Creating a unique index on existing data is fairly easy using proc dataset. You just have to mention the UNIQUE keyword at the end of the index create statement. To exclude blank values from index you need to mention nomiss keyword at the end. 

Let’s create ZIP –a simple unique index and StateCityZip –a composite unique index by using proc datasets.

proc datasets lib=work;

    modify temp_zipcode;

    index create ZIP /unique nomiss;

    index create StateCityZip=(State City ZIP) /unique nomiss;

run;

proc contents data=work.temp_zipcode; quit;
Unique No Miss Index in SAS

How to Remove Index in SAS

So far we have seen how you can create indexes in SAS using multiple methods. Now it’s time to learn how to delete indexes created on a sas dataset.

Before deleting an index on a sas dataset you should now index details available on that particular dataset. 

Know Index Details:

Use proc contents procedure to get all the details about indexes available on sas dataset. 

proc contents data=work.temp_zipcode; quit;

There are two ways you can delete indexes from a sas dataset. The first one is using proc dataset and second one is using proc sql.

Two ways to delete Index from a SAS dataset:

  1. PROC DATASET
  2. PROC SQL

Delete Index using PROC DATASET

Get the index name by running above proc contents query and list them after “INDEX DELETE” statements. 

proc datasets lib=work;

modify temp_zipcode;

index delete ZIP;

index delete StateCityZip;

run;

proc contents data=work.temp_zipcode; quit;
SAS delete index using proc dataset

Do you want to delete all the indexes available on a sas dataset? 

It’s even better.

You don’t need to mention the index names individually. You just use the _ALL_ option. SAS will delete all the available indexes from a dataset.

proc datasets lib=work;

modify temp_zipcode;

index delete _all_;

run;

proc contents data=work.temp_zipcode; quit;

Delete Index using PROC SQL

You can also use proc sql to delete indexes from a dataset. The only thing here is you have to list all selected indexes which you want to delete and add them after the DROP INDEX statement.

proc sql;

drop index ZIP on work.temp_zipcode;
drop index StateCityZip on work.temp_zipcode;

quit;

proc contents data=work.temp_zipcode; quit;
SAS drop index on sas dataset

Practical Tips for Creating Indexes

  1. The name of the simple index must match with the name of the column on which you want to create the index.
  2. The name of the composite index cannot be the same as the name of one of the columns in the table.
  3. If you use two columns to access data regularly, such as a First_Name column and a Last_Name column from an EMPLOYEE database, then you should create a composite index for the columns.
  4. Keep the number of indexes to a minimum to reduce disk space and update costs.
  5. Use indexes for queries that retrieve a relatively small number of rows (less than 15%).
  6. In general, indexing a small table does not result in a performance gain.
  7. In general, indexing on a column with a small number (less than 6 or 7) of distinct values does not result in a performance gain.
  8. For tables that have a primary key integrity constraint, do not create more than one index that is based on the same column as the primary key.

Free SAS Course

Learn SAS Code — The only programming course available on the internet which you need to master Data Analytics, Business Intelligence (BI) and Cloud technology.

100% free.

Unlock Free SAS Tutorials

FAQ

Why to create indexes on SAS dataset?

Indexes are created on SAS dataset to make data extraction query as quicker as possible. Though you have to have indexes created on the same columns on which your query apply filter and extract sub-set of a big dataset.

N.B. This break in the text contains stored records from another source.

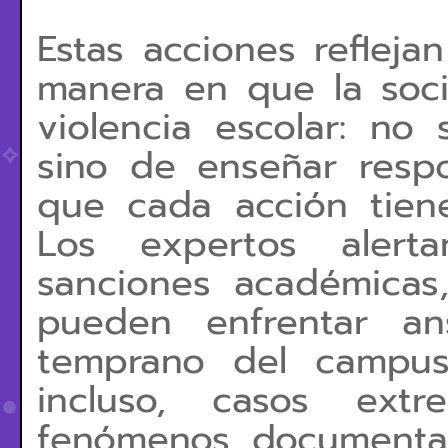
Estas acciones reflej
manera en que la soc
violencia escolar: no 
sino de enseñar resp
que cada acción tien
Los expertos aler
sanciones académicas,
pueden enfrentar an
temprano del campus,
incluso, casos extr
fenómenos documentad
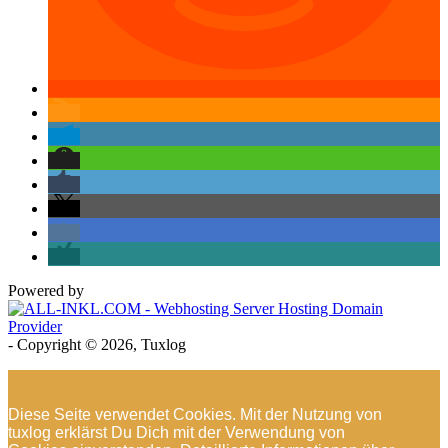
Powered by
- Copyright © 2026, Tuxlog
Diese Seite verwendet Cookies. Mit der Nutzung von
tuxlog erklärst Du Dich mit der Verwendung von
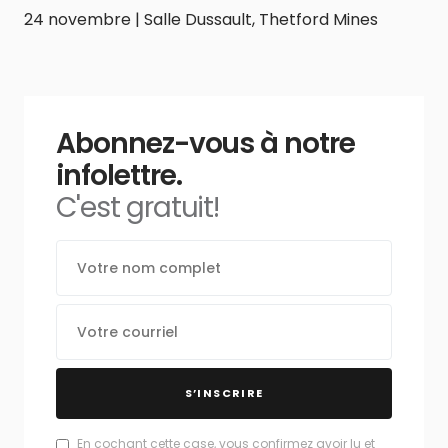
24 novembre | Salle Dussault, Thetford Mines
Abonnez-vous à notre
infolettre.
C'est gratuit!
S’INSCRIRE
En cochant cette case, vous confirmez avoir lu et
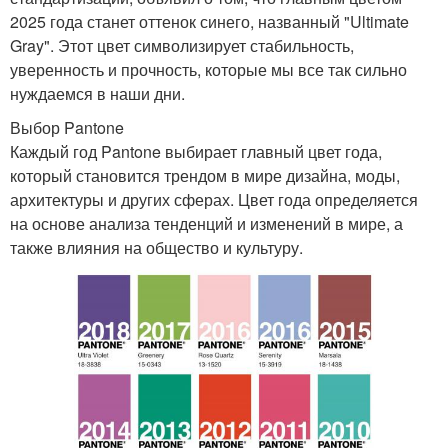
2025 года станет оттенок синего, названный "Ultimate
Gray". Этот цвет символизирует стабильность,
уверенность и прочность, которые мы все так сильно
нуждаемся в наши дни.
Выбор Pantone
Каждый год Pantone выбирает главный цвет года,
который становится трендом в мире дизайна, моды,
архитектуры и других сферах. Цвет года определяется
на основе анализа тенденций и изменений в мире, а
также влияния на общество и культуру.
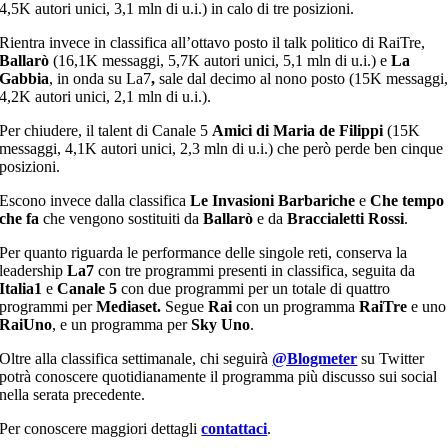
4,5K autori unici, 3,1 mln di u.i.) in calo di tre posizioni.
Rientra invece in classifica all’ottavo posto il talk politico di RaiTre,
Ballarò
(16,1K messaggi, 5,7K autori unici, 5,1 mln di u.i.) e
La
Gabbia
, in onda su La7
,
sale dal decimo al nono posto (15K messaggi
4,2K autori unici, 2,1 mln di u.i.).
Per chiudere, il talent di Canale 5
Amici di Maria de Filippi
(15K
messaggi, 4,1K autori unici, 2,3 mln di u.i.) che però perde ben cinque
posizioni.
Escono invece dalla classifica
Le Invasioni Barbariche
e
Che tempo
che fa
che vengono sostituiti da
Ballarò
e da
Braccialetti Rossi
.
Per quanto riguarda le performance delle singole reti, conserva la
leadership
La7
con tre programmi presenti in classifica, seguita da
Italia1
e
Canale 5
con due programmi per un totale di quattro
programmi per
Mediaset.
Segue
Rai
con un programma
RaiTre
e uno
RaiUno
, e un programma per
Sky Uno
.
Oltre alla classifica settimanale, chi seguirà
@Blogmeter
su Twitter
potrà conoscere quotidianamente il programma più discusso sui social
nella serata precedente.
Per conoscere maggiori dettagli
contattaci
.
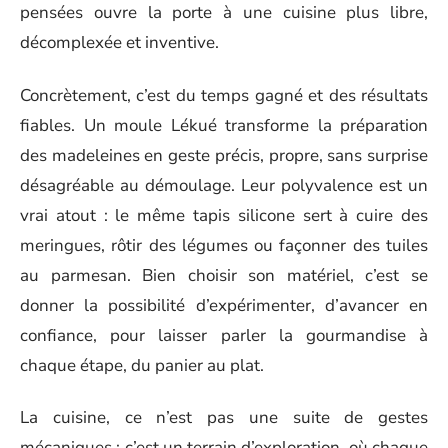
pensées ouvre la porte à une cuisine plus libre,
décomplexée et inventive.
Concrètement, c’est du temps gagné et des résultats
fiables. Un moule Lékué transforme la préparation
des madeleines en geste précis, propre, sans surprise
désagréable au démoulage. Leur polyvalence est un
vrai atout : le même tapis silicone sert à cuire des
meringues, rôtir des légumes ou façonner des tuiles
au parmesan. Bien choisir son matériel, c’est se
donner la possibilité d’expérimenter, d’avancer en
confiance, pour laisser parler la gourmandise à
chaque étape, du panier au plat.
La cuisine, ce n’est pas une suite de gestes
mécaniques : c’est un terrain d’exploration, où chaque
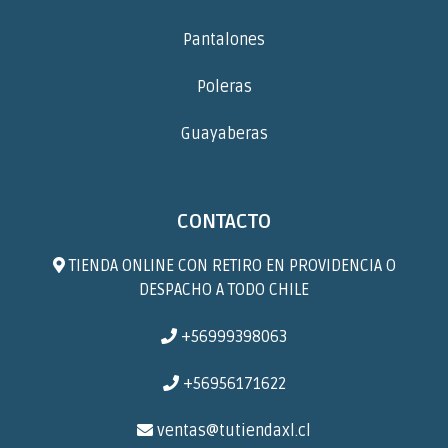
Pantalones
Poleras
Guayaberas
CONTACTO
TIENDA ONLINE CON RETIRO EN PROVIDENCIA O
DESPACHO A TODO CHILE
+56999398063
+56956171622
ventas@tutiendaxl.cl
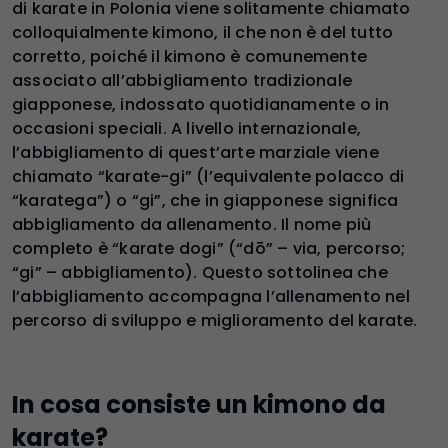
di karate in Polonia viene solitamente chiamato
colloquialmente kimono, il che non è del tutto
corretto, poiché il kimono è comunemente
associato all’abbigliamento tradizionale
giapponese, indossato quotidianamente o in
occasioni speciali. A livello internazionale,
l’abbigliamento di quest’arte marziale viene
chiamato “karate-gi” (l’equivalente polacco di
“karatega”) o “gi”, che in giapponese significa
abbigliamento da allenamento. Il nome più
completo è “karate dogi” (“dō” – via, percorso;
“gi” – abbigliamento). Questo sottolinea che
l’abbigliamento accompagna l’allenamento nel
percorso di sviluppo e miglioramento del karate.
In cosa consiste un kimono da
karate?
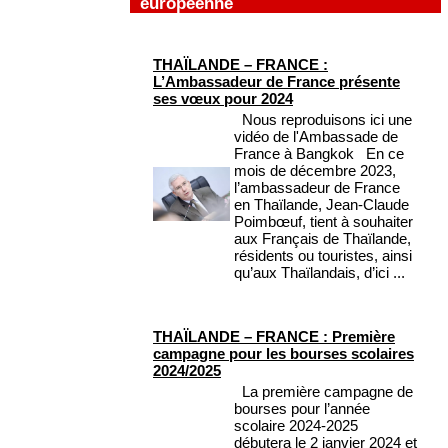
européenne
THAÏLANDE – FRANCE :
L’Ambassadeur de France présente
ses vœux pour 2024
Nous reproduisons ici une
vidéo de l'Ambassade de
France à Bangkok En ce
mois de décembre 2023,
l’ambassadeur de France
en Thaïlande, Jean-Claude
Poimbœuf, tient à souhaiter
aux Français de Thaïlande,
résidents ou touristes, ainsi
qu’aux Thaïlandais, d’ici ...
THAÏLANDE – FRANCE : Première
campagne pour les bourses scolaires
2024/2025
La première campagne de
bourses pour l’année
scolaire 2024-2025
débutera le 2 janvier 2024 et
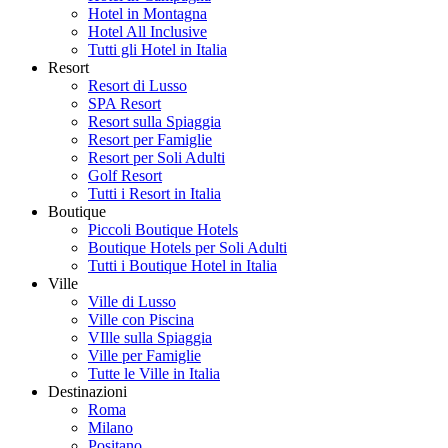
Hotel in Montagna
Hotel All Inclusive
Tutti gli Hotel in Italia
Resort
Resort di Lusso
SPA Resort
Resort sulla Spiaggia
Resort per Famiglie
Resort per Soli Adulti
Golf Resort
Tutti i Resort in Italia
Boutique
Piccoli Boutique Hotels
Boutique Hotels per Soli Adulti
Tutti i Boutique Hotel in Italia
Ville
Ville di Lusso
Ville con Piscina
VIlle sulla Spiaggia
Ville per Famiglie
Tutte le Ville in Italia
Destinazioni
Roma
Milano
Positano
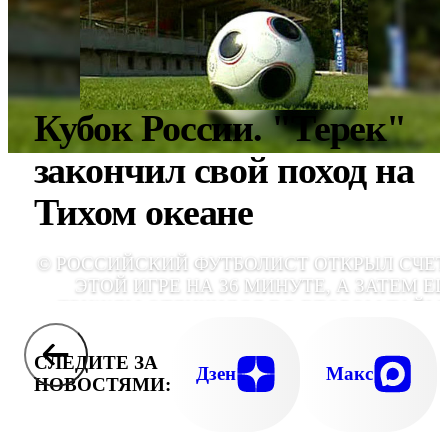
Кубок России. "Терек"
закончил свой поход на
Тихом океане
© РОССИЙСКИЙ ФУТБОЛИСТ ОТКРЫЛ СЧЕТ
ЭТОЙ ИГРЕ НА 36 МИНУТЕ, А ЗАТЕМ Е
ТРИЖДЫ ОТЛИЧИЛСЯ ВО ВТОРОМ ТАЙМЕ
НА 67, 70 И 90 МИНУТ
СЛЕДИТЕ ЗА
Дзен
Макс
НОВОСТЯМИ:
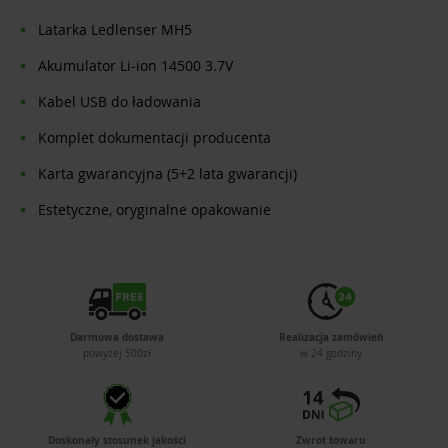
Latarka Ledlenser MH5
Akumulator Li-ion 14500 3.7V
Kabel USB do ładowania
Komplet dokumentacji producenta
Karta gwarancyjna (5+2 lata gwarancji)
Estetyczne, oryginalne opakowanie
Darmowa dostawa
Realizacja zamówień
powyżej 500zł
w 24 godziny
Doskonały stosunek jakości
Zwrot towaru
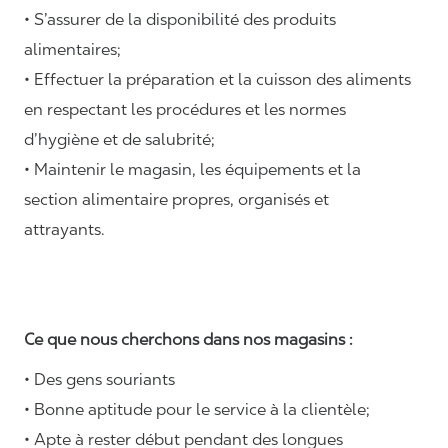
• S’assurer de la disponibilité des produits
alimentaires;
• Effectuer la préparation et la cuisson des aliments
en respectant les procédures et les normes
d’hygiène et de salubrité;
• Maintenir le magasin, les équipements et la
section alimentaire propres, organisés et
attrayants.
Ce que nous cherchons dans nos magasins :
• Des gens souriants
• Bonne aptitude pour le service à la clientèle;
• Apte à rester début pendant des longues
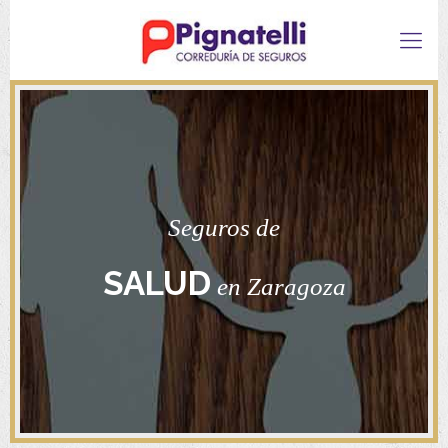
Seguros de
SALUD
en Zaragoza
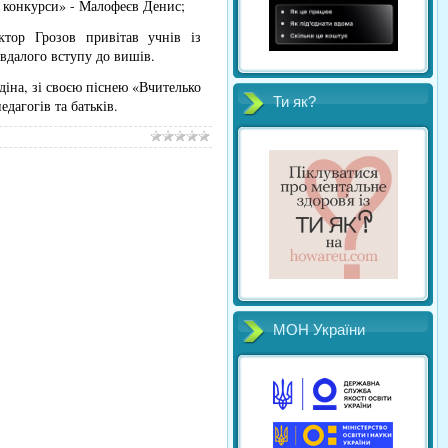
і конкурси» - Малофеєв Денис;
іктор Грозов привітав учнів із
 вдалого вступу до вишів.
діна, зі своєю піснею «Вчителько
Ти як?
едагогів та батьків.
МОН України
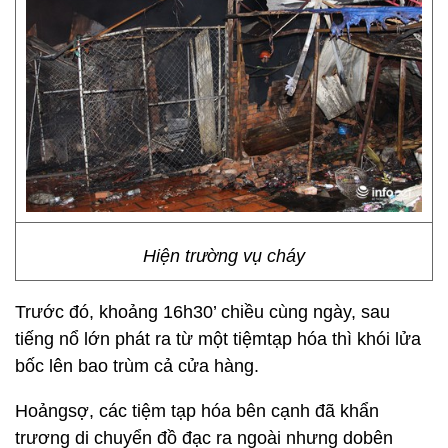
Hiện trường vụ cháy
Trước đó, khoảng 16h30’ chiều cùng ngày, sau
tiếng nổ lớn phát ra từ một tiệmtạp hóa thì khói lửa
bốc lên bao trùm cả cửa hàng.
Hoảngsợ, các tiệm tạp hóa bên cạnh đã khẩn
trương di chuyển đồ đạc ra ngoài nhưng dobên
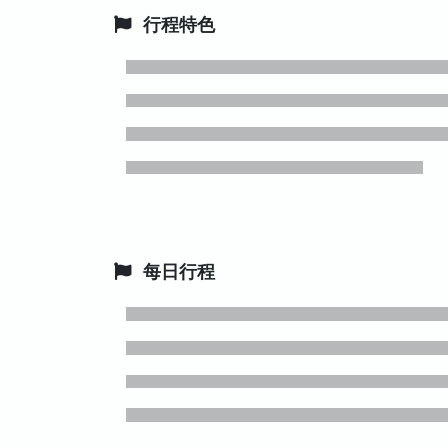
行程特色
每日行程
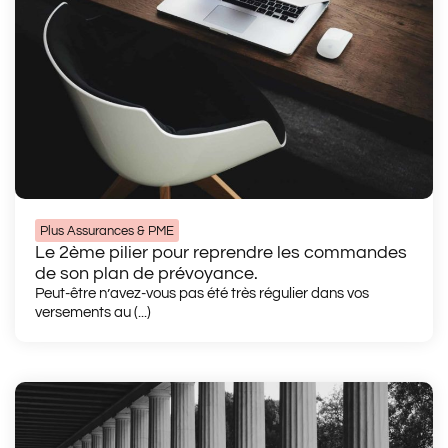
Plus Assurances & PME
Le 2ème pilier pour reprendre les commandes
de son plan de prévoyance.
Peut-être n’avez-vous pas été très régulier dans vos
versements au (...)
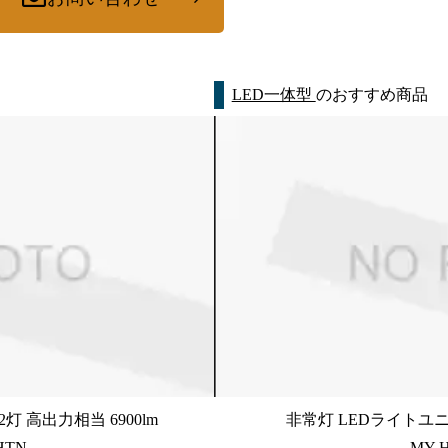
LED一体型
のおすすめ商品
灯 高出力相当 6900lm
非常灯 LEDライトユ
HTN
MY-H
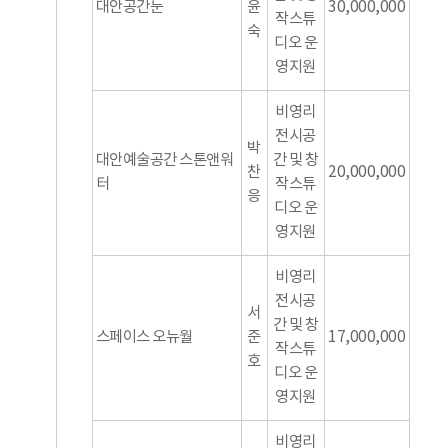
대안공간눈
윤
30,000,000
작스튜
숙
디오 운
영지원
비영리
전시공
박
대안예술공간 스톤앤워
간 및 창
찬
20,000,000
터
작스튜
응
디오 운
영지원
비영리
전시공
서
간 및 창
스페이스 오뉴월
준
17,000,000
작스튜
호
디오 운
영지원
비영리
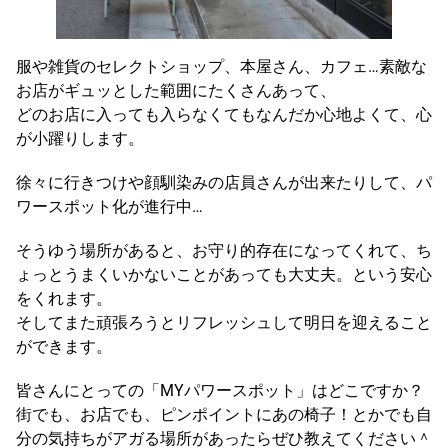
服や雑貨のセレクトショップ、本屋さん、カフェ…素敵な
お店がギュッとした範囲にたくさんあって、
どのお店に入っても入らなくてもなんだか心地よくて、心
が小躍りします。
徐々に行きつけや顔馴染みの店員さんが出来たりして、パ
ワースポット化が進行中…
そうゆう場所があると、お守り的存在になってくれて、ち
ょっとうまくいかないことがあっても大丈夫。という安心
をくれます。
そしてまた頑張ろうとリフレッシュして明日を迎えること
ができます。
皆さんにとっての「MYパワースポット」はどこですか？
街でも、お店でも、ピンポイントにあの椅子！とかでも自
分の気持ちがアガる場所があったらぜひ教えてください＾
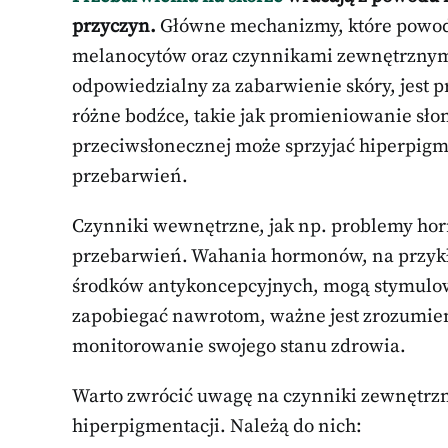
przyczyn.
Główne mechanizmy, które powodu
melanocytów oraz czynnikami zewnętrzny
odpowiedzialny za zabarwienie skóry, jest
różne bodźce, takie jak promieniowanie sło
przeciwsłonecznej może sprzyjać hiperpigm
przebarwień.
Czynniki wewnętrzne, jak np. problemy hor
przebarwień. Wahania hormonów, na przykła
środków antykoncepcyjnych, mogą stymulow
zapobiegać nawrotom, ważne jest zrozumie
monitorowanie swojego stanu zdrowia.
Warto zwrócić uwagę na czynniki zewnętrzn
hiperpigmentacji. Należą do nich:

Is it compulsory to create index on SAS dataset?

No. It is not compulsory to create index on a SAS dataset but it’s highly recommended specially when you’re accessing a huge dataset. Data retrieval becomes faster if you have indexes created on the same dataset. 

What are the major benefits of creating an index?

Faster data extraction: Indexes are used to retrieve data from the database more quickly. It’s used to quickly locate data without having to search every row in a dataset every time a SAS dataset is accessed.

 

Indexes can be created using one or more columns of a dataset, providing the basis for both rapid random lookups and efficient access of ordered records.